** Dataset content follows **
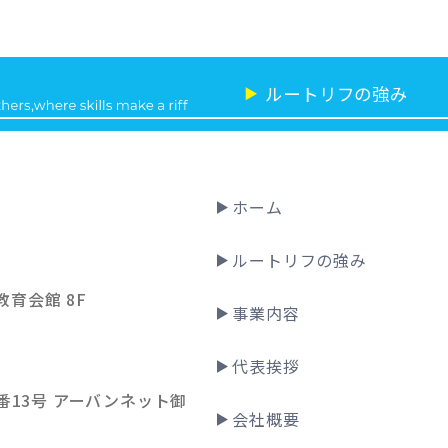
ルートリフの強み
▶
ホーム
ルートリフの強み
教育会館 8F
事業内容
代表挨拶
13号 アーバンネット御
会社概要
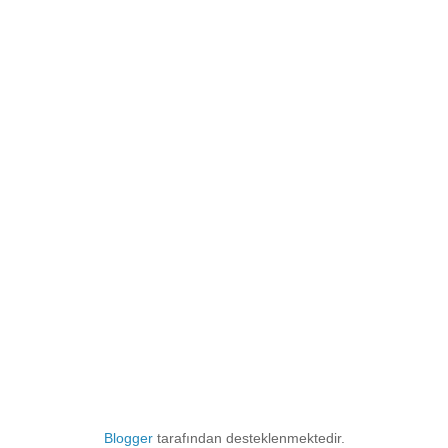
Blogger
tarafından desteklenmektedir.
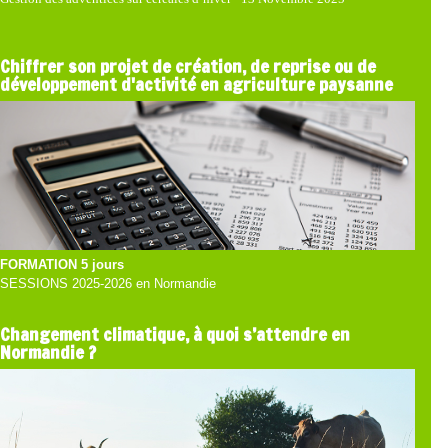
Chiffrer son projet de création, de reprise ou de
développement d'activité en agriculture paysanne
FORMATION 5 jours
SESSIONS 2025-2026 en Normandie
Changement climatique, à quoi s’attendre en
Normandie ?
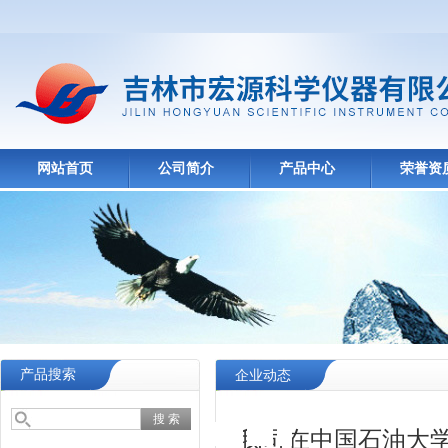
网站首页
公司简介
产品中心
荣誉资
产品搜索
企业动态
￥
5
9
1
,
0
0
0
.
0
0
我司在中国石油大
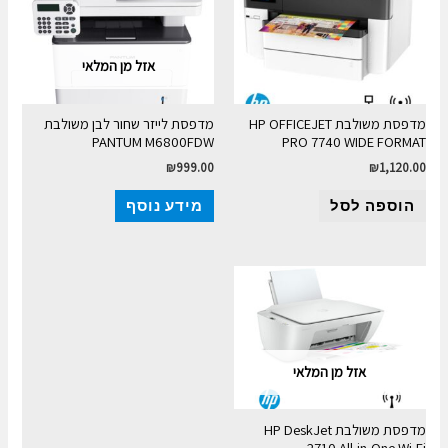
אזל מן המלאי
מדפסת משולבת HP OFFICEJET
מדפסת לייזר שחור לבן משולבת
PANTUM M6800FDW
PRO 7740 WIDE FORMAT
₪
999.00
₪
1,120.00
הוספה לסל
מידע נוסף
אזל מן המלאי
מדפסת משולבת HP DeskJet
2710 All-in-One Wi-Fi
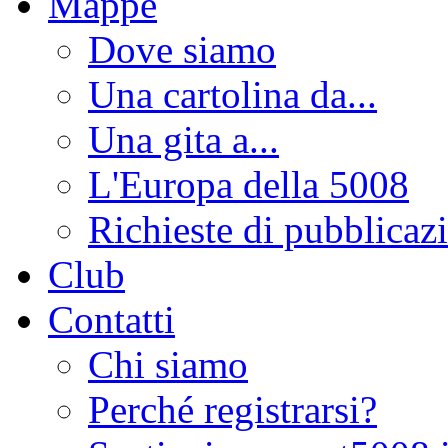
Mappe
Dove siamo
Una cartolina da...
Una gita a...
L'Europa della 5008
Richieste di pubblicaz
Club
Contatti
Chi siamo
Perché registrarsi?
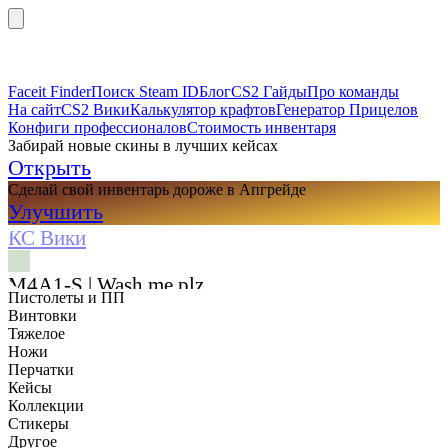
Faceit Finder
Поиск Steam ID
Блог
CS2 Гайды
Про команды
На сайт
CS2 Вики
Калькулятор крафтов
Генератор Прицелов
Конфиги профессионалов
Стоимость инвентаря
Забирай новые скины в лучших кейсах
Открыть
Сделай свой инвентарь дороже в Апгрейде
Улучшить
КС Вики
M4A1-S | Wash me plz
Пистолеты и ПП
Винтовки
Тяжелое
Ножи
Перчатки
Кейсы
Коллекции
Стикеры
Другое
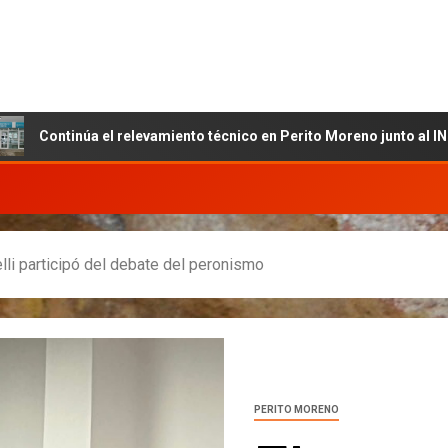
núa el relevamiento técnico en Perito Moreno junto al INET y la Fu
lli participó del debate del peronismo
PERITO MORENO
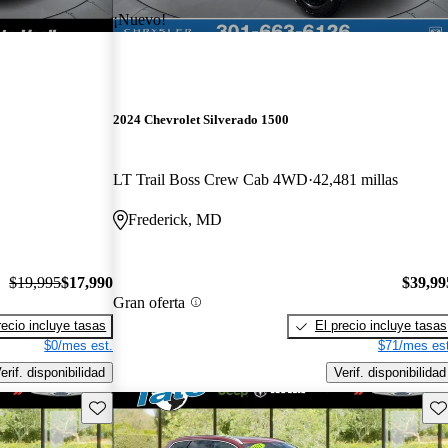
¡Nuevo!
2024 Chevrolet Silverado 1500
LT Trail Boss Crew Cab 4WD
42,481 millas
Frederick, MD
$19,995
$17,990
$39,99
Gran oferta
recio incluye tasas
El precio incluye tasas
$0/mes est.
$71/mes est
erif. disponibilidad
Verif. disponibilidad
Guarda este Aviso
Gu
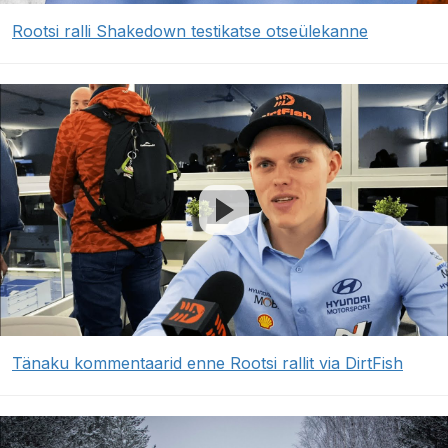
Rootsi ralli Shakedown testikatse otseülekanne
Tänaku kommentaarid enne Rootsi rallit via DirtFish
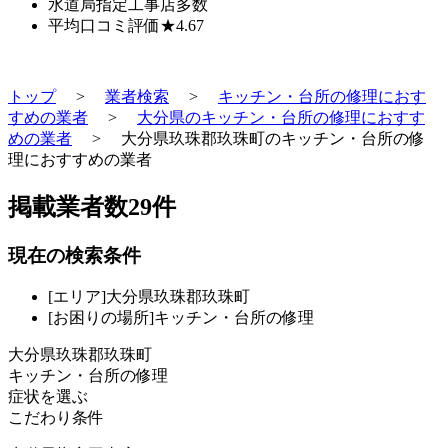
水道局指定工事店
多数
平均口コミ評価
★4.67
トップ
>
業者検索
>
キッチン・台所の修理におす
すめの業者
>
大分県のキッチン・台所の修理におすす
めの業者
>
大分県玖珠郡玖珠町のキッチン・台所の修
理におすすめの業者
掲載業者数
29
件
現在の検索条件
[エリア]大分県玖珠郡玖珠町
[お困りの場所]キッチン・台所の修理
大分県玖珠郡玖珠町
キッチン・台所の修理
症状を選ぶ
こだわり条件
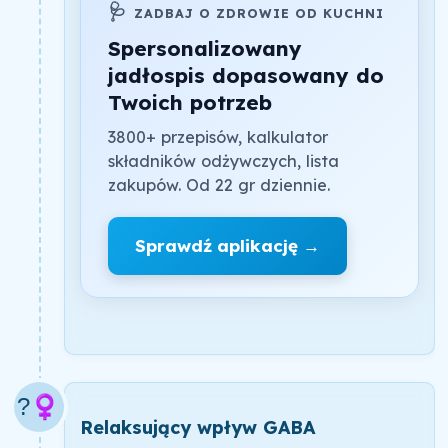
🩺
ZADBAJ O ZDROWIE OD KUCHNI
Spersonalizowany
jadłospis dopasowany do
Twoich potrzeb
3800+ przepisów, kalkulator
składników odżywczych, lista
zakupów. Od 22 gr dziennie.
Sprawdź aplikację →
?‍♀️
Relaksujący wpływ GABA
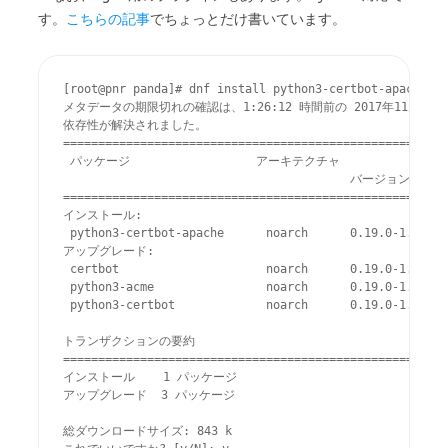
す。
こちらの記事
でちょっとだけ書いています。
[root@pnr panda]# dnf install python3-certbot-apache

メタデータの期限切れの確認は、1:26:12 時間前の 2017年11月04日
依存性が解決されました。

=======================================================
 パッケージ                  アーキテクチャ

                                         バージョン   
=======================================================
インストール:

 python3-certbot-apache      noarch      0.19.0-1.fc26 
アップグレード:

 certbot                     noarch      0.19.0-1.fc26 
 python3-acme                noarch      0.19.0-1.fc26 
 python3-certbot             noarch      0.19.0-1.fc26 
トランザクションの要約

=======================================================
インストール    1 パッケージ

アップグレード  3 パッケージ

総ダウンロードサイズ: 843 k
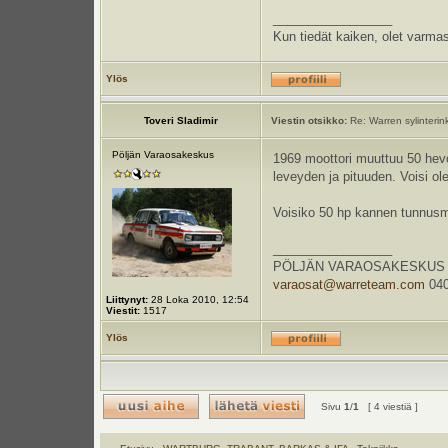
_________________
Kun tiedät kaiken, olet varmas
Ylös
Toveri Sladimir
Viestin otsikko:
Re: Warren sylinteri
Pöljän Varaosakeskus
1969 moottori muuttuu 50 hevo
leveyden ja pituuden. Voisi o
Voisiko 50 hp kannen tunnusme
_________________
PÖLJÄN VARAOSAKESKUS Kauppa
varaosat@warreteam.com
040
Liittynyt:
28 Loka 2010, 12:54
Viestit:
1517
Ylös
Sivu
1
/
1
[ 4 viestiä ]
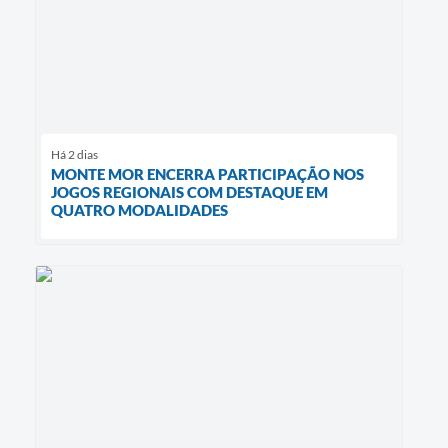
Há 2 dias
MONTE MOR ENCERRA PARTICIPAÇÃO NOS
JOGOS REGIONAIS COM DESTAQUE EM
QUATRO MODALIDADES ​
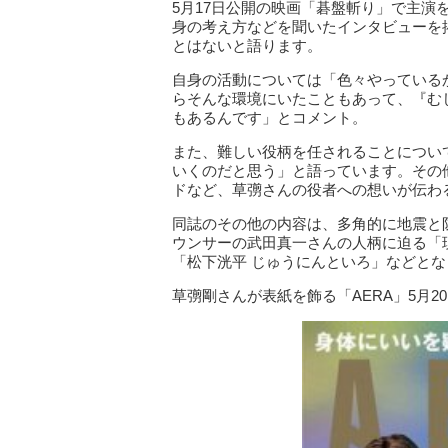
5月17日公開の映画「碁盤斬り」で主
身の考え方などを聞いたインタビューを
とはないと語ります。
自身の活動については「色々やっている
らそんな環境にいたこともあって、『む
もあるんです」とコメント。
また、難しい役柄を任されることについ
いくのだと思う」と語っています。その
ドなど、草彅さんの役者への想いが伝わ
同誌のその他の内容は、多角的に地震と
ウンサーの武田真一さんの人柄に迫る「
「松下洸平 じゅうにんといろ」などと
草彅剛さんが表紙を飾る「AERA」5月2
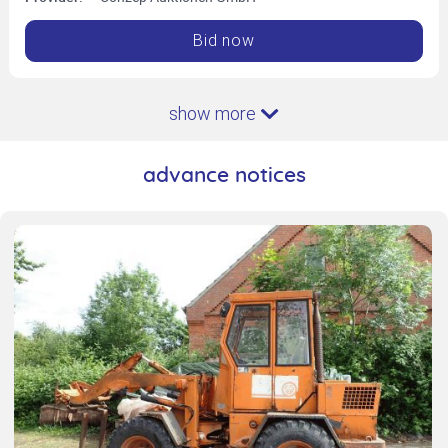
Bid now
show more
advance notices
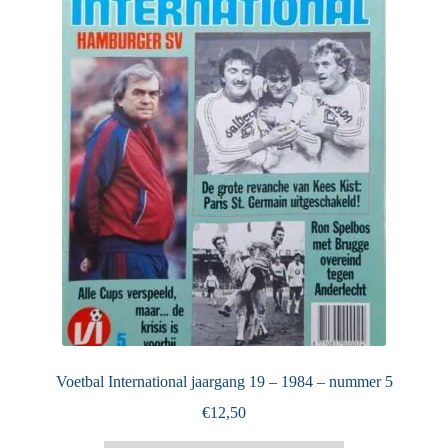
Puntertjes
Contact
Voetbal International jaargang 19 – 1984 – nummer 5
€
12,50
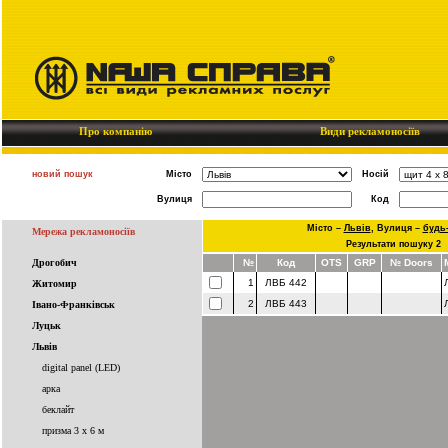
Про компанію
Види рекламоносіїв
новий пошук
Місто
Носій
Вулиця
Код
Місто –
Львів
,
Вулиця –
будь
Мережа рекламоносіїв
Результати пошуку 2
Дрогобич
№
Код
OTS
GRP
№ Doors
1
ЛВБ 442
Житомир
2
ЛВБ 443
Івано-Франківськ
Луцьк
Львів
digital panel (LED)
арка
беклайт
призма 3 x 6 м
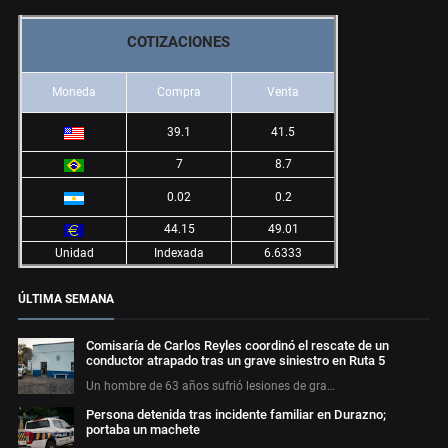
COTIZACIONES
Moneda
Compra
Venta
39.1
41.5
7
8.7
0.02
0.2
44.15
49.01
Unidad
Indexada
6.6333
ÚLTIMA SEMANA
Comisaría de Carlos Reyles coordinó el rescate de un
conductor atrapado tras un grave siniestro en Ruta 5
Un hombre de 63 años sufrió lesiones de gra…
Persona detenida tras incidente familiar en Durazno;
portaba un machete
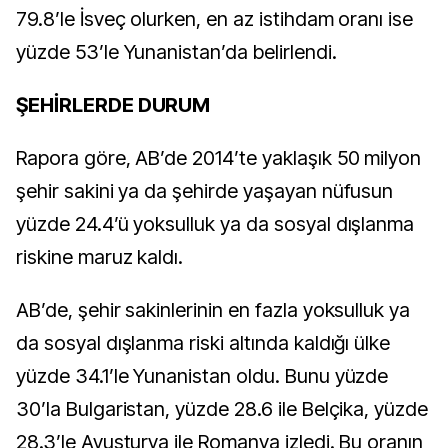
79.8’le İsveç olurken, en az istihdam oranı ise
yüzde 53’le Yunanistan’da belirlendi.
ŞEHİRLERDE DURUM
Rapora göre, AB’de 2014’te yaklaşık 50 milyon
şehir sakini ya da şehirde yaşayan nüfusun
yüzde 24.4’ü yoksulluk ya da sosyal dışlanma
riskine maruz kaldı.
AB’de, şehir sakinlerinin en fazla yoksulluk ya
da sosyal dışlanma riski altında kaldığı ülke
yüzde 34.1’le Yunanistan oldu. Bunu yüzde
30’la Bulgaristan, yüzde 28.6 ile Belçika, yüzde
28.3’le Avusturya ile Romanya izledi. Bu oranın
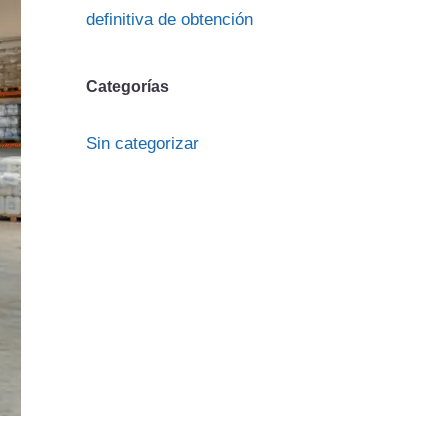
definitiva de obtención
Categorías
Sin categorizar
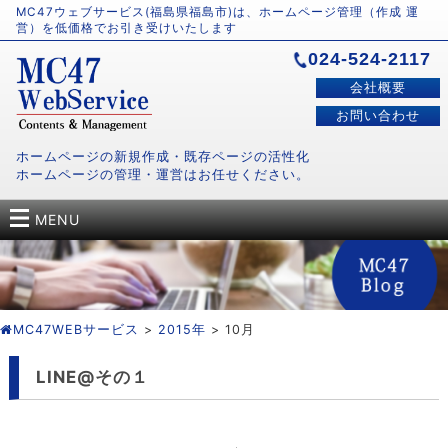
MC47ウェブサービス(福島県福島市)は、ホームページ管理（作成 運
営）を低価格でお引き受けいたします
024-524-2117
会社概要
お問い合わせ
ホームページの新規作成・既存ページの活性化
ホームページの管理・運営はお任せください。
MENU
MC47WEBサービス
>
2015年
> 10月
LINE@その１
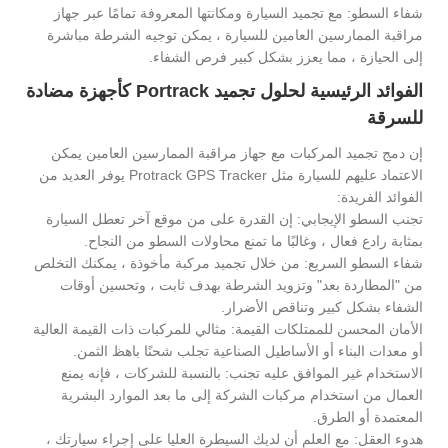
شفاء السطو: مع تجميد السيارة ومكانتها المعروفة تمامًا عبر جهاز
مراقبة الممارسين العامين للسيارة ، يمكن توجيه الشرطة مباشرة
إلى الحيازة ، مما يعزز بشكل كبير فرص الشفاء.
الفوائد الرئيسية لحلول تجميد Portrack كأجهزة مضادة
للسرقة
إن دمج تجميد المركبات مع جهاز مراقبة الممارسين العامين يمكن
الاعتماد عليهم للسيارة مثل Protrack GPS Tracker يوفر العديد من
الفوائد الفريدة:
تجنب السطو الإيجابي: إن القدرة على من موقع آخر تعطل السيارة
بمثابة رادع فعال ، وغالبًا ما تمنع محاولات السطو من النجاح.
شفاء السطو السريع: من خلال تجميد مركبة مأخوذة ، يمكنك التخلص
من "المطاردة بعد" وتزويد الشرطة بهدف ثابت ، وتحسين أوقات
الشفاء بشكل كبير وتناقص الأضرار.
الأمان المحسن للممتلكات القيمة: مثالي للمركبات ذات القيمة العالية
أو معدات البناء أو الأساطيل الصناعية تجلب شحنًا باهظ الثمن.
الاستخدام غير الموافق عليه تجنب: بالنسبة للشركات ، فإنه يمنع
العمال من استخدام مركبات الشركة إلى ما بعد الموارد البشرية
المعتمدة أو الطرق.
هدوء العقل: مع العلم أن لديك السيطرة العليا على إجراء سيارتك ،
** End of Dataset content **
Exercise prompt: Which lines of the data contain the string "yüzde"? Copy each of them.

Result:
yüzde 53’le Yunanistan’da belirlendi.
yüzde 24.4’ü yoksulluk ya da sosyal dışlanma
yüzde 34.1’le Yunanistan oldu. Bunu yüzde
30’la Bulgaristan, yüzde 28.6 ile Belçika, yüzde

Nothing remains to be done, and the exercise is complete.